● ACTION ITEM:
An exact copy of all the entries below is what this task needs.

● ENTRIES PROVIDED:

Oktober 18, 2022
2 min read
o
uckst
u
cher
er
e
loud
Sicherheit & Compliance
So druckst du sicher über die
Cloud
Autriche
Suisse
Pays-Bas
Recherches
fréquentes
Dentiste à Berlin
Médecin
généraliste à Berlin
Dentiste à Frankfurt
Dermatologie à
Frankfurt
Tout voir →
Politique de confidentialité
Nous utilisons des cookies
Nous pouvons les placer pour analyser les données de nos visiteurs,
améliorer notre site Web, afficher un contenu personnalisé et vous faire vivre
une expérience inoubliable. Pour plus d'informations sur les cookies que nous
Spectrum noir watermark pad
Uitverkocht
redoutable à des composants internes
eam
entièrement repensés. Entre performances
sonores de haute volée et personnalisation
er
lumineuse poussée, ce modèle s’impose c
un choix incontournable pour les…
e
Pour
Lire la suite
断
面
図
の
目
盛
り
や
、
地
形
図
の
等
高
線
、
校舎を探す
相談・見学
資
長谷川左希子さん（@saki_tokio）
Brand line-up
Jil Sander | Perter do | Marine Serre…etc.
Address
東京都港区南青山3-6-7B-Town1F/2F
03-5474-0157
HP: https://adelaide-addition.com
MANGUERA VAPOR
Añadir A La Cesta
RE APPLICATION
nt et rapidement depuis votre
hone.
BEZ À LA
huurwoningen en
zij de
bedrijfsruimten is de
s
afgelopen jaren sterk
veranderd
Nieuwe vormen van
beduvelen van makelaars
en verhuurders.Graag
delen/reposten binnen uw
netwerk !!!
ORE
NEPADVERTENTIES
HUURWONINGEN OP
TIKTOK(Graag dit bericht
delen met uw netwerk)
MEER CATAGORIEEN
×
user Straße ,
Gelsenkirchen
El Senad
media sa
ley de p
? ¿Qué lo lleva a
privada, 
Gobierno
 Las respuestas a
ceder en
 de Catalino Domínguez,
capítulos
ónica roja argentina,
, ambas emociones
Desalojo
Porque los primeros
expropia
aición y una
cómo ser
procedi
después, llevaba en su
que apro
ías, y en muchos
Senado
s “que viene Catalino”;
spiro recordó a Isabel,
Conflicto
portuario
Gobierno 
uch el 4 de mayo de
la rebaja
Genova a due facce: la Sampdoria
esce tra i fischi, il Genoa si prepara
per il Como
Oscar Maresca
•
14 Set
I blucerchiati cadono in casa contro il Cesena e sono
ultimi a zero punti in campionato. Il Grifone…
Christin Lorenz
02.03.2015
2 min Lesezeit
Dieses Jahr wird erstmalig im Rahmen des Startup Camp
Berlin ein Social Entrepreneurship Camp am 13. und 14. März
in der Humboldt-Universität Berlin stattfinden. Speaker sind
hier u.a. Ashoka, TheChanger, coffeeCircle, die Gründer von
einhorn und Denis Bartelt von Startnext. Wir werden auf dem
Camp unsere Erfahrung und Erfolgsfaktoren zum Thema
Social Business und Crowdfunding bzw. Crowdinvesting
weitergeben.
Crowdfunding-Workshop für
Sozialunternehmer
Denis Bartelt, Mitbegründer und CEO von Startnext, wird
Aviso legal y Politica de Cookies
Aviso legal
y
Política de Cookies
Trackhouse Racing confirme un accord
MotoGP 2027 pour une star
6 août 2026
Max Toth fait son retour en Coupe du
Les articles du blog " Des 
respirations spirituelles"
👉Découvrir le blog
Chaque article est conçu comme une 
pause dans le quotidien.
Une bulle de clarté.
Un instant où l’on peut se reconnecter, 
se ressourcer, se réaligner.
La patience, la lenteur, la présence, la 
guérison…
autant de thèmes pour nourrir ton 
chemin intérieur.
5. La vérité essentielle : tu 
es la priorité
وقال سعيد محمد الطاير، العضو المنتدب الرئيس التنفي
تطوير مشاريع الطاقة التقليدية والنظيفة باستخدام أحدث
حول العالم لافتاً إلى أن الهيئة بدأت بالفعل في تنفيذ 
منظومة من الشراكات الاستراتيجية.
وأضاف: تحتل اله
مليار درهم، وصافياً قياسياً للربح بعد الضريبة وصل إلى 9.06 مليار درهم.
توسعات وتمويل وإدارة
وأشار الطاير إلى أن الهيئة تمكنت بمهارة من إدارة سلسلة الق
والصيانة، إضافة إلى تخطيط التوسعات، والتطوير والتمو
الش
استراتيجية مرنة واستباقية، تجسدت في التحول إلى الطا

● WRITTEN SOLUTION:
Oktober 18, 2022
2 min read
o
uckst
u
cher
er
e
loud
Sicherheit & Compliance
So druckst du sicher über die
Cloud
Autriche
Suisse
Pays-Bas
Recherches
fréquentes
Dentiste à Berlin
Médecin
généraliste à Berlin
Dentiste à Frankfurt
Dermatologie à
Frankfurt
Tout voir →
Politique de confidentialité
Nous utilisons des cookies
Nous pouvons les placer pour analyser les données de nos visiteurs,
améliorer notre site Web, afficher un contenu personnalisé et vous faire vivre
une expérience inoubliable. Pour plus d'informations sur les cookies que nous
Spectrum noir watermark pad
Uitverkocht
redoutable à des composants internes
eam
entièrement repensés. Entre performances
sonores de haute volée et personnalisation
er
lumineuse poussée, ce modèle s’impose c
un choix incontournable pour les…
e
Pour
Lire la suite
断
面
図
の
目
盛
り
や
、
地
形
図
の
等
高
線
、
校舎を探す
相談・見学
資
長谷川左希子さん（@saki_tokio）
Brand line-up
Jil Sander | Perter do | Marine Serre…etc.
Address
東京都港区南青山3-6-7B-Town1F/2F
03-5474-0157
HP: https://adelaide-addition.com
MANGUERA VAPOR
Añadir A La Cesta
RE APPLICATION
nt et rapidement depuis votre
hone.
BEZ À LA
huurwoningen en
zij de
bedrijfsruimten is de
s
afgelopen jaren sterk
veranderd
Nieuwe vormen van
beduvelen van makelaars
en verhuurders.Graag
delen/reposten binnen uw
netwerk !!!
ORE
NEPADVERTENTIES
HUURWONINGEN OP
TIKTOK(Graag dit bericht
delen met uw netwerk)
MEER CATAGORIEEN
×
user Straße ,
Gelsenkirchen
El Senad
media sa
ley de p
? ¿Qué lo lleva a
privada, 
Gobierno
 Las respuestas a
ceder en
 de Catalino Domínguez,
capítulos
ónica roja argentina,
, ambas emociones
Desalojo
Porque los primeros
expropia
aición y una
cómo ser
procedi
después, llevaba en su
que apro
ías, y en muchos
Senado
s “que viene Catalino”;
spiro recordó a Isabel,
Conflicto
portuario
Gobierno 
uch el 4 de mayo de
la rebaja
Genova a due facce: la Sampdoria
esce tra i fischi, il Genoa si prepara
per il Como
Oscar Maresca
•
14 Set
I blucerchiati cadono in casa contro il Cesena e sono
ultimi a zero punti in campionato. Il Grifone…
Christin Lorenz
02.03.2015
2 min Lesezeit
Dieses Jahr wird erstmalig im Rahmen des Startup Camp
Berlin ein Social Entrepreneurship Camp am 13. und 14. März
in der Humboldt-Universität Berlin stattfinden. Speaker sind
hier u.a. Ashoka, TheChanger, coffeeCircle, die Gründer von
einhorn und Denis Bartelt von Startnext. Wir werden auf dem
Camp unsere Erfahrung und Erfolgsfaktoren zum Thema
Social Business und Crowdfunding bzw. Crowdinvesting
weitergeben.
Crowdfunding-Workshop für
Sozialunternehmer
Denis Bartelt, Mitbegründer und CEO von Startnext, wird
Aviso legal y Politica de Cookies
Aviso legal
y
Política de Cookies
Trackhouse Racing confirme un accord
MotoGP 2027 pour une star
6 août 2026
Max Toth fait son retour en Coupe du
Les articles du blog " Des 
respirations spirituelles"
👉Découvrir le blog
Chaque article est conçu comme une 
pause dans le quotidien.
Une bulle de clarté.
Un instant où l’on peut se reconnecter, 
se ressourcer, se réaligner.
La patience, la lenteur, la présence, la 
guérison…
autant de thèmes pour nourrir ton 
chemin intérieur.
5. La vérité essentielle : tu 
es la priorité
وقال سعيد محمد الطاير، العضو المنتدب الرئيس التنفي
تطوير مشاريع الطاقة التقليدية والنظيفة باستخدام أحدث
حول العالم لافتاً إلى أن الهيئة بدأت بالفعل في تنفيذ 
منظومة من الشراكات الاستراتيجية.
وأضاف: تحتل اله
مليار درهم، وصافياً قياسياً للربح بعد الضريبة وصل إلى 9.06 مليار درهم.
توسعات وتمويل وإدارة
وأشار الطاير إلى أن الهيئة تمكنت بمهارة من إدارة سلسلة الق
والصيانة، إضافة إلى تخطيط التوسعات، والتطوير والتمو
الش
استراتيجية مرنة واستباقية، تجسدت في التحول إلى الطا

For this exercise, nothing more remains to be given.